La domanda è antica: l’abito fa il monaco?
No. Eppure, nei contesti professionali o formali ciò che indossiamo incide sulla percezione immediata. Non per superficialità, ma perché il dress code è uno dei modi più rapidi con cui si decodifica un ambiente.
La collaborazione tra Pineider e Italian Etiquette Society nasce da questa evidenza: la forma, in ogni sua declinazione, è un gesto di chiarezza. Pineider lo esprime da sempre attraverso carta, pelle e accessori pensati per accompagnare il lavoro e lo stile quotidiano. Riflettere sul dress code significa estendere lo stesso principio alla presenza personale.
Il workshop guidato da Elisa Motterle ha affrontato questo tema con un piglio pratico e contemporaneo. Non un insieme di regole, ma un metodo per leggere i codici — dichiarati e impliciti — e imparare a interpretarli, senza mai smentire la propria individualità.
Le incertezze più frequenti riguardano situazioni comuni: colloqui, riunioni importanti, eventi di networking, cene istituzionali. Occasioni in cui ogni dettaglio pesa. I dress code principali — dal business formal alle versioni più attuali del business casual — sono stati analizzati attraverso variabili decisive: struttura dei capi, pulizia delle linee, palette cromatiche, materiali.
L’obiettivo non è aspirare alla perfezione, ma costruire consapevolezza: evitare errori che indeboliscono l’autorevolezza e valorizzare la propria presenza con scelte misurate.

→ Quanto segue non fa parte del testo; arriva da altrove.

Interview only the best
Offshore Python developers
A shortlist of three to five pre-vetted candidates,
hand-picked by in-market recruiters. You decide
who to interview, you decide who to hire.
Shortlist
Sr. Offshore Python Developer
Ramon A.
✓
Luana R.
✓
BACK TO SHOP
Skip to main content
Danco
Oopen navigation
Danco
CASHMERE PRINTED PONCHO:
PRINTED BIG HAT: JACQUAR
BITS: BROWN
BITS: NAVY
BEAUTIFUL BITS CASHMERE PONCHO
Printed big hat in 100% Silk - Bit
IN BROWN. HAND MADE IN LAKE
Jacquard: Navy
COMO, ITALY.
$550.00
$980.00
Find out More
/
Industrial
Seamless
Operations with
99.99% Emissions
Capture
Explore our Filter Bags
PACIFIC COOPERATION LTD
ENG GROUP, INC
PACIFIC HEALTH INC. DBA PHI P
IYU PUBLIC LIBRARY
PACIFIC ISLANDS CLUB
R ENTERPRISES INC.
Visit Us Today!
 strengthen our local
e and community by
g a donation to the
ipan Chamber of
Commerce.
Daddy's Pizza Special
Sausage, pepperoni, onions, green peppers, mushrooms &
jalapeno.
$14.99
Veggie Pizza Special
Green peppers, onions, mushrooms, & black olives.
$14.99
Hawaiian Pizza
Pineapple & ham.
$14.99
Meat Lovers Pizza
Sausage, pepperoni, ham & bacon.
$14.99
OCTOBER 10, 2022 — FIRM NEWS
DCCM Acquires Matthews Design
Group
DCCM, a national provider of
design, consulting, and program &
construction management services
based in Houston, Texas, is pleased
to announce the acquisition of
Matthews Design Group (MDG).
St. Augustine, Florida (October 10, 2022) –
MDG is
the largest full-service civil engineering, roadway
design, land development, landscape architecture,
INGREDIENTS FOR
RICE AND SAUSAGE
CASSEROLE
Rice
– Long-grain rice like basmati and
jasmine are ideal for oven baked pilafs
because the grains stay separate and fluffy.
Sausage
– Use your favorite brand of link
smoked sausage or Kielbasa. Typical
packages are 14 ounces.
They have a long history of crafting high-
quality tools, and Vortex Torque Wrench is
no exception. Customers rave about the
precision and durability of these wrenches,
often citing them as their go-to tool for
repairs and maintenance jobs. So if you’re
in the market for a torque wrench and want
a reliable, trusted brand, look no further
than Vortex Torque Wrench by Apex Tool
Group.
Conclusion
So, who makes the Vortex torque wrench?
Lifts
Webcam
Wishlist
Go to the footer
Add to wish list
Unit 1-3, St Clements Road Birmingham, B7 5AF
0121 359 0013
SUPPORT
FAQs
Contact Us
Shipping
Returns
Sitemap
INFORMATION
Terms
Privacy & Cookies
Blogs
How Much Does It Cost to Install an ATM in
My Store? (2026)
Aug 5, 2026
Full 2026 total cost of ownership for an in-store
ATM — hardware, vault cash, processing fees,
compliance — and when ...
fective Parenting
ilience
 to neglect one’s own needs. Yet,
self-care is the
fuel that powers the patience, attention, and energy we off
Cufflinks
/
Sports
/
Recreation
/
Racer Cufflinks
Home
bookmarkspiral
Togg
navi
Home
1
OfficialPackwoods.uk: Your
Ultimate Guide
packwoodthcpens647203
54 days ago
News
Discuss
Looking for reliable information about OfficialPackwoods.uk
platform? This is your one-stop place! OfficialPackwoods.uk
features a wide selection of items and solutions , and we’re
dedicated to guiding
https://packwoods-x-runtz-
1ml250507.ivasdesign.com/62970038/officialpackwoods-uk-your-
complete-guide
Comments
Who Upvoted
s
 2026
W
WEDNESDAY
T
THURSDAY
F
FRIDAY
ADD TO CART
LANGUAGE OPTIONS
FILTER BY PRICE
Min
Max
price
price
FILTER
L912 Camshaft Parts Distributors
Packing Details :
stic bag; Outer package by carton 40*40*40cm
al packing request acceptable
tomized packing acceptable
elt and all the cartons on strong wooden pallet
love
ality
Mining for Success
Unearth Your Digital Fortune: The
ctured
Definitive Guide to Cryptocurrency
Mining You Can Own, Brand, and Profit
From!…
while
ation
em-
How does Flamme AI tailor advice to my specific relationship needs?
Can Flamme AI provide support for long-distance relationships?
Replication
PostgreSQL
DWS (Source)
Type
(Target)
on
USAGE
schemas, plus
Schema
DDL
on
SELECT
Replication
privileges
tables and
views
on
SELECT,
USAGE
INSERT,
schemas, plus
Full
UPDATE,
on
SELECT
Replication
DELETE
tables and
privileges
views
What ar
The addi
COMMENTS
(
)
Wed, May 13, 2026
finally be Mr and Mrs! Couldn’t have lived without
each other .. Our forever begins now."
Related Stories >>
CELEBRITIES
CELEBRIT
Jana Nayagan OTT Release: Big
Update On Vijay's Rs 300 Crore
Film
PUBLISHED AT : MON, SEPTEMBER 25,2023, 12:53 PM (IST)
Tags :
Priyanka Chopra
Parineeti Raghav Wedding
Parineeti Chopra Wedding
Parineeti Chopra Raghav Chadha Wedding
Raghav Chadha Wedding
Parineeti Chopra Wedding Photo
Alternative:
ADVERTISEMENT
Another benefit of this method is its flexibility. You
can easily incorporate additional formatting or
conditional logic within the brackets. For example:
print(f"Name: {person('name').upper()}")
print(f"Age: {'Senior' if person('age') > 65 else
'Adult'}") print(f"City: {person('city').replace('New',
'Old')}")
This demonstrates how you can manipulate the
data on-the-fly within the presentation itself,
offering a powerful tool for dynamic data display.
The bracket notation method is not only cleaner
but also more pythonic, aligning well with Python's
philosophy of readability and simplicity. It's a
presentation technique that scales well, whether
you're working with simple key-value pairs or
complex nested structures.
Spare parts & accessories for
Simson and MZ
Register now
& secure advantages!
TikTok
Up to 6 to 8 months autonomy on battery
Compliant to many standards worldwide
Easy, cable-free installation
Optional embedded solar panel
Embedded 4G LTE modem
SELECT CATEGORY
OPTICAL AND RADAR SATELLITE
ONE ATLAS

Il dress code, se compreso con intelligenza, diventa uno strumento di sicurezza: permette di entrare in un ambiente con maggiore equilibrio e tranquillità.
Nella cornice Pineider, questo principio è apparso evidente: la forma non sostituisce la sostanza, ma la valorizza. Il workshop del 22 novembre è stato un momento pensato per offrire strumenti concreti e immediatamente applicabili, utili a presentarsi con chiarezza e coerenza nelle situazioni che contano.
Una competenza semplice, ma capace di fare la differenza.